(Records from a collection)
Content starts

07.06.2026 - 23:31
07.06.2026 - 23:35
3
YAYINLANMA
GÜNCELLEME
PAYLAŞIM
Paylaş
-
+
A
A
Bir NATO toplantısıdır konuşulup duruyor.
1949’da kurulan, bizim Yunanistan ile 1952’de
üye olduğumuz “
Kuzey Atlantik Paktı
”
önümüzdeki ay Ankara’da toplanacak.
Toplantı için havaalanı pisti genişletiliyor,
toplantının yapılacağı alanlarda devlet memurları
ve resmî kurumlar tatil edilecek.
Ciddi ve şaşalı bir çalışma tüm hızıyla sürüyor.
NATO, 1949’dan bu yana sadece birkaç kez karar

Content ends
Content starts

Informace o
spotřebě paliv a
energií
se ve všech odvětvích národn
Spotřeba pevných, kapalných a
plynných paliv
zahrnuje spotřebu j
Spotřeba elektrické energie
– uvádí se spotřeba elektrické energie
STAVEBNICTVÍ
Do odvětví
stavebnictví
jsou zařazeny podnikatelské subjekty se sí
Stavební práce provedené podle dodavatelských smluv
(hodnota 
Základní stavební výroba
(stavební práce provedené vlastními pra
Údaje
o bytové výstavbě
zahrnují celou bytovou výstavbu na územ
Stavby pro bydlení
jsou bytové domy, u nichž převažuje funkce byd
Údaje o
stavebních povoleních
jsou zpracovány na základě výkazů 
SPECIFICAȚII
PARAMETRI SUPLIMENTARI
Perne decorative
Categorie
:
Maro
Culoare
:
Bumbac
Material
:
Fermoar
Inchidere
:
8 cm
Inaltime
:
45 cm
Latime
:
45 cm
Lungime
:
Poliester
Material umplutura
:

Content ends
Content starts

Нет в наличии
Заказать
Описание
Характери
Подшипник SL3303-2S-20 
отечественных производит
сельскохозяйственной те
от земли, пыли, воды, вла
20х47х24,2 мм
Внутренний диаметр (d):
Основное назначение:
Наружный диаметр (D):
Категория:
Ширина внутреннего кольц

Content ends

• Activity:
Every line that contains the string "energie" should be copied from the entries.

• Exercise solution:
Spotřeba elektrické energie
– uvádí se spotřeba elektrické energie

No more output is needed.